Methods of Audit
There is no hard and fast rule or method that can be laid down for auditing. In general, an audit is an investigation of an existing system, report, or entity. Audit of books of accounts can be conducted in various ways. Methods of conducting audit can be determined at the time of making an agreement between owner and auditor. Selecting the right audit approach is important. It can help the auditor to improve audit performance in terms of efficiency and effectiveness. The determination of the method of an audit depends on the advantages, disadvantages, and objectives of a particular method of audit. Method of conducting audit is to be determined in advance. And, audits can help catch issues early on before they snowball into big mistakes. In many cases, it is also a matter of ensuring compliance for a regulation.

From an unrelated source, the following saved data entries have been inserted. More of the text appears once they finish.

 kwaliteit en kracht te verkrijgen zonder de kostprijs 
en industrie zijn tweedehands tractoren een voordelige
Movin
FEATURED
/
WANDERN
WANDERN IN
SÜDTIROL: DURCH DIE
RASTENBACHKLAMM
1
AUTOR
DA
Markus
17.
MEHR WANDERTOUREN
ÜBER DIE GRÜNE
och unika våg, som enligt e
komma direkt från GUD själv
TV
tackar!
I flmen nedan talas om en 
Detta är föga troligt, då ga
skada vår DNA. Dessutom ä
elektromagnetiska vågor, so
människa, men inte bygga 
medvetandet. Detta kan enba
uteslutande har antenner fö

An audit can be conducted by using any one of under mentioned methods:
(1) Continuous Audit – The audit that remains continue throughout the financial year is called continuous audit. This audit is performed generally by the firm’s internal auditors to eliminate the year-end workload.
(2) Periodical Audit – This is an audit for an intermediate period. This audit is started when the books of accounts closed at the end of the year.

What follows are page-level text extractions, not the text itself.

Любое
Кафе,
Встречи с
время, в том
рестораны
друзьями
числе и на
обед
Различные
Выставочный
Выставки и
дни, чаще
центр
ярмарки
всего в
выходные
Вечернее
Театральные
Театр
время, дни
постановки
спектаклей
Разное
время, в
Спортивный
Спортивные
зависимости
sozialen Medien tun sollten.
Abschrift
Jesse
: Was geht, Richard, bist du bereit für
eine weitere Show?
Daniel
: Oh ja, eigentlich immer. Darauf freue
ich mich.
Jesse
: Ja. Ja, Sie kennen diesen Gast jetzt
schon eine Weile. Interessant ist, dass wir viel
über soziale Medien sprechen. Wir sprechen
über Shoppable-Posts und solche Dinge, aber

(3) Interim Audit – An audit conducted between the two annual audits with a view to find out interim profits to enable the company to declare an interim dividend is known as Interim Audit.

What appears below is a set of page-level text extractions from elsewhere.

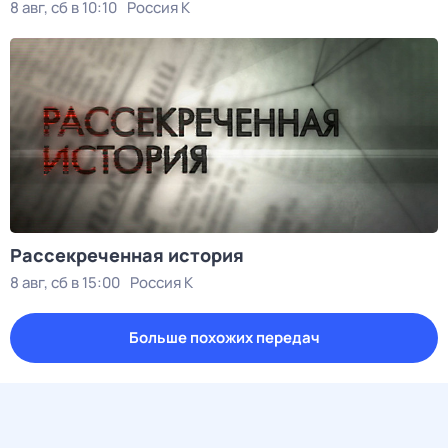
8 авг, сб в 10:10
Россия К
Рассекреченная история
8 авг, сб в 15:00
Россия К
Больше похожих передач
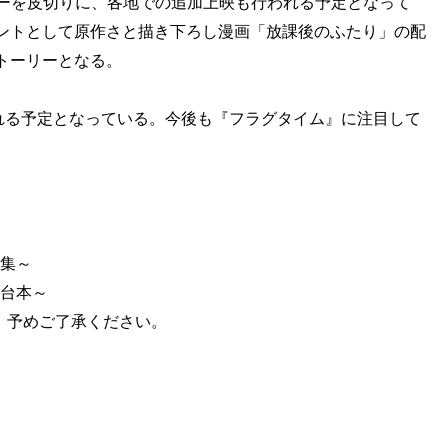
アターを皮切りに、各地での追加上映も行われる予定となって
ントとして原作さと描き下ろし漫画「放課後のふたり」の配
トーリーとなる。
される予定となっている。今後も『フラグタイム』に注目して
テ集～
コ台本～
。予めご了承ください。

(4) Partial Audit – An audit which is conducted considering the particular area of accounting is known as a partial audit. Generally, the transaction of business is related to cash, debtor, creditor, stock, etc
(5) Tax Audit – Tax audit is a type of audit that performing by the government tax department or tax authority. A tax audit could be performed as the result of in-compliant found by a government agency or the schedule set by the government tax department.
(6) Cost Audit – Cost audit acts as an effective managerial tool for the detection of errors, frauds, inconsistencies, and irregularities in cost accounting records.
(7) Management Audit – This audit is an emerging concept of auditing. It helps management in setting sound and effective targets.
(8) Government Audit – Its objective is to detect errors and prevent fraud and possible misappropriation. The function of this audit is to ensure the management of the accuracy of cost accounts.